(Work item):
With pictures removed, the data below should be returned exactly.

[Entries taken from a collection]
== Segment start ==

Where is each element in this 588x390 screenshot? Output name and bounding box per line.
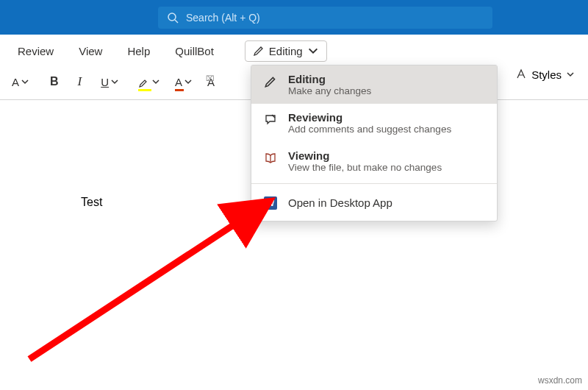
word-icon (263, 196, 278, 210)
tab-help[interactable]: Help (117, 39, 160, 63)
annotation-arrow (22, 190, 279, 374)
tab-review[interactable]: Review (7, 39, 64, 63)
menu-item-title: Reviewing (288, 111, 451, 124)
tab-view[interactable]: View (68, 39, 112, 63)
styles-button[interactable]: Styles (531, 68, 575, 81)
svg-point-0 (168, 13, 176, 21)
comment-icon (263, 113, 278, 127)
menu-item-desc: Add comments and suggest changes (288, 124, 451, 135)
menu-item-viewing[interactable]: Viewing View the file, but make no chang… (251, 142, 497, 180)
menu-divider (251, 183, 497, 184)
pencil-icon (253, 45, 265, 57)
chevron-down-icon (184, 77, 193, 86)
font-color-button[interactable]: A (171, 70, 193, 93)
tab-row: Review View Help QuillBot Editing (0, 35, 588, 67)
svg-line-1 (175, 20, 178, 23)
tab-quillbot[interactable]: QuillBot (165, 39, 224, 63)
book-icon (263, 151, 278, 166)
search-input[interactable]: Search (Alt + Q) (158, 7, 492, 29)
highlight-color-button[interactable] (134, 70, 160, 93)
chevron-down-icon (21, 77, 29, 86)
menu-item-desc: View the file, but make no changes (288, 162, 442, 173)
titlebar: Search (Alt + Q) (0, 0, 588, 35)
menu-item-title: Editing (288, 73, 371, 85)
svg-line-3 (29, 205, 265, 359)
chevron-down-icon (566, 70, 575, 79)
italic-button[interactable]: I (74, 70, 87, 93)
menu-item-desc: Make any changes (288, 85, 371, 96)
underline-button[interactable]: U (96, 70, 123, 93)
highlighter-icon (138, 76, 150, 88)
menu-item-reviewing[interactable]: Reviewing Add comments and suggest chang… (251, 104, 497, 142)
menu-item-title: Open in Desktop App (288, 196, 392, 209)
pencil-icon (263, 74, 278, 89)
bold-button[interactable]: B (46, 70, 63, 93)
editing-mode-label: Editing (269, 45, 303, 57)
chevron-down-icon (151, 77, 160, 86)
editing-mode-menu: Editing Make any changes Reviewing Add c… (251, 65, 498, 221)
chevron-down-icon (110, 77, 119, 86)
menu-item-open-desktop[interactable]: Open in Desktop App (251, 187, 497, 218)
right-toolbar: Styles (515, 68, 575, 81)
watermark: wsxdn.com (538, 375, 582, 386)
chevron-down-icon (307, 45, 319, 57)
clear-format-button[interactable]: A⌧ (203, 70, 219, 93)
search-icon (167, 12, 179, 24)
font-size-button[interactable]: A (7, 70, 34, 93)
editing-mode-button[interactable]: Editing (245, 40, 327, 62)
search-placeholder: Search (Alt + Q) (186, 12, 260, 24)
menu-item-editing[interactable]: Editing Make any changes (251, 65, 497, 104)
styles-icon (515, 68, 528, 81)
menu-item-title: Viewing (288, 149, 442, 162)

== Segment end ==

(Exercise result):
Where is each element in this 588x390 screenshot? Output name and bounding box per line.
word-icon (263, 196, 278, 210)
tab-help[interactable]: Help (117, 39, 160, 63)
annotation-arrow (22, 190, 279, 374)
tab-review[interactable]: Review (7, 39, 64, 63)
menu-item-title: Reviewing (288, 111, 451, 124)
tab-view[interactable]: View (68, 39, 112, 63)
styles-button[interactable]: Styles (531, 68, 575, 81)
svg-point-0 (168, 13, 176, 21)
comment-icon (263, 113, 278, 127)
menu-item-desc: Add comments and suggest changes (288, 124, 451, 135)
menu-item-viewing[interactable]: Viewing View the file, but make no chang… (251, 142, 497, 180)
menu-divider (251, 183, 497, 184)
pencil-icon (253, 45, 265, 57)
chevron-down-icon (184, 77, 193, 86)
font-color-button[interactable]: A (171, 70, 193, 93)
tab-row: Review View Help QuillBot Editing (0, 35, 588, 67)
svg-line-1 (175, 20, 178, 23)
tab-quillbot[interactable]: QuillBot (165, 39, 224, 63)
book-icon (263, 151, 278, 166)
search-input[interactable]: Search (Alt + Q) (158, 7, 492, 29)
highlight-color-button[interactable] (134, 70, 160, 93)
chevron-down-icon (21, 77, 29, 86)
menu-item-desc: View the file, but make no changes (288, 162, 442, 173)
titlebar: Search (Alt + Q) (0, 0, 588, 35)
menu-item-title: Editing (288, 73, 371, 85)
svg-line-3 (29, 205, 265, 359)
chevron-down-icon (566, 70, 575, 79)
italic-button[interactable]: I (74, 70, 87, 93)
menu-item-desc: Make any changes (288, 85, 371, 96)
underline-button[interactable]: U (96, 70, 123, 93)
highlighter-icon (138, 76, 150, 88)
menu-item-reviewing[interactable]: Reviewing Add comments and suggest chang… (251, 104, 497, 142)
menu-item-title: Open in Desktop App (288, 196, 392, 209)
pencil-icon (263, 74, 278, 89)
bold-button[interactable]: B (46, 70, 63, 93)
editing-mode-label: Editing (269, 45, 303, 57)
chevron-down-icon (151, 77, 160, 86)
editing-mode-menu: Editing Make any changes Reviewing Add c… (251, 65, 498, 221)
chevron-down-icon (110, 77, 119, 86)
menu-item-open-desktop[interactable]: Open in Desktop App (251, 187, 497, 218)
right-toolbar: Styles (515, 68, 575, 81)
watermark: wsxdn.com (538, 375, 582, 386)
chevron-down-icon (307, 45, 319, 57)
clear-format-button[interactable]: A⌧ (203, 70, 219, 93)
search-icon (167, 12, 179, 24)
font-size-button[interactable]: A (7, 70, 34, 93)
editing-mode-button[interactable]: Editing (245, 40, 327, 62)
search-placeholder: Search (Alt + Q) (186, 12, 260, 24)
menu-item-editing[interactable]: Editing Make any changes (251, 65, 497, 104)
styles-icon (515, 68, 528, 81)
menu-item-title: Viewing (288, 149, 442, 162)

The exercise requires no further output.